'''
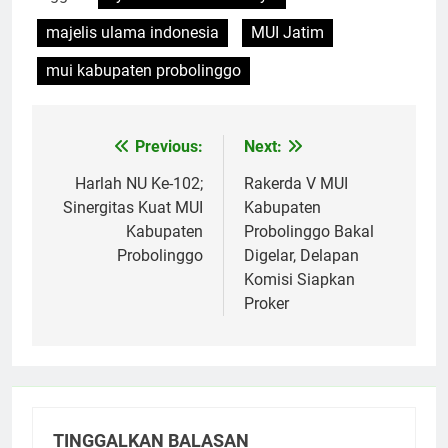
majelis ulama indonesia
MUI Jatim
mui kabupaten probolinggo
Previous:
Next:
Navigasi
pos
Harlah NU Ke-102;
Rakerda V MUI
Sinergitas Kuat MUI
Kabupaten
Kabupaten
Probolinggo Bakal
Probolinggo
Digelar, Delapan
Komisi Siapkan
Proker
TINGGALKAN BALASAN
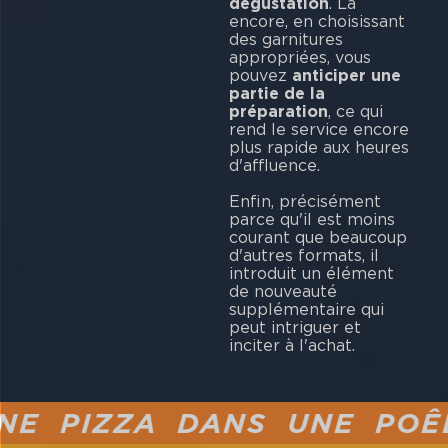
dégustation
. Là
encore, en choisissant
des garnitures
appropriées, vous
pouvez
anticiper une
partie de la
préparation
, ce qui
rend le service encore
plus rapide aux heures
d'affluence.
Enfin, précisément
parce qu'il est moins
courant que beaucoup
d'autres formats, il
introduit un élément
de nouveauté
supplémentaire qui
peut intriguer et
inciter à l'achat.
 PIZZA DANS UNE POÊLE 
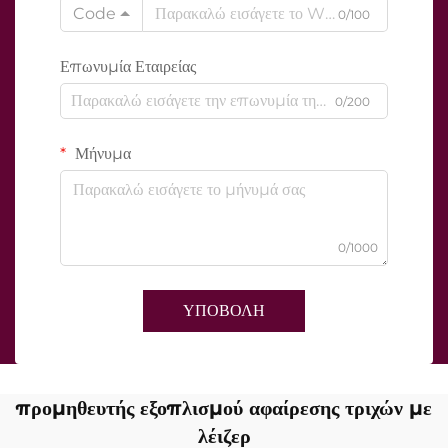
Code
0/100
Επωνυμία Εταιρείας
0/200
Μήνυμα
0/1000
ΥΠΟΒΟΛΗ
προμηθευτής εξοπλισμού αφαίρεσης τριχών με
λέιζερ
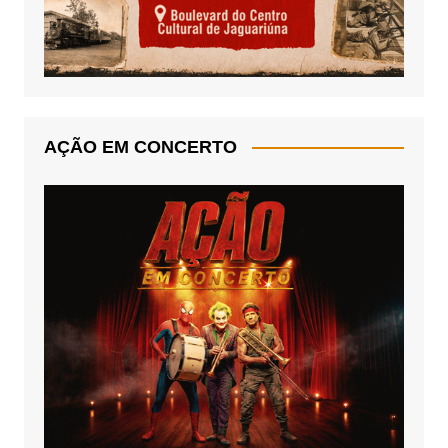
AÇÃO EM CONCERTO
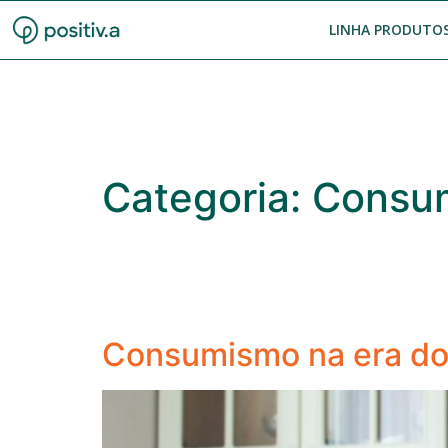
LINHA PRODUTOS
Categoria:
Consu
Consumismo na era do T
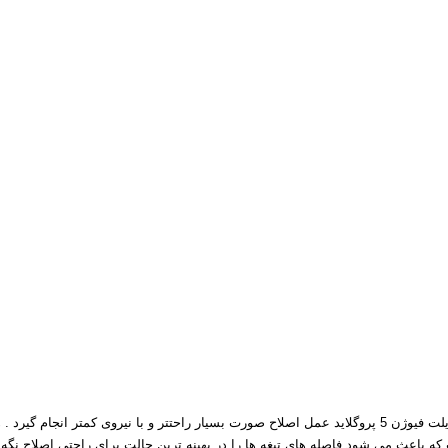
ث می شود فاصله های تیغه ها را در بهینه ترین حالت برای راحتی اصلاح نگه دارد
'''
WHAT YOU WILL DO -
Copy out only the lines beginning at the line with "parce qu'il est moins" and ending at the last line of the entries. Keep them exact; drop pictures.

WORKED SOLUTION -
parce qu'il est moins
courant que beaucoup
d'autres formats, il
introduit un élément
de nouveauté
supplémentaire qui
peut intriguer et
inciter à l'achat.
 PIZZA DANS UNE POÊLE 
Code
0/100
Επωνυμία Εταιρείας
0/200
Μήνυμα
0/1000
ΥΠΟΒΟΛΗ
προμηθευτής εξοπλισμού αφαίρεσης τριχών με
λέιζερ
AÇÃO EM CONCERTO
LINHA PRODUTOS
Categoria:
Consu
Consumismo na era do T
ث می شود فاصله های تیغه ها را در بهینه ترین حالت برای راحتی اصلاح نگه دارد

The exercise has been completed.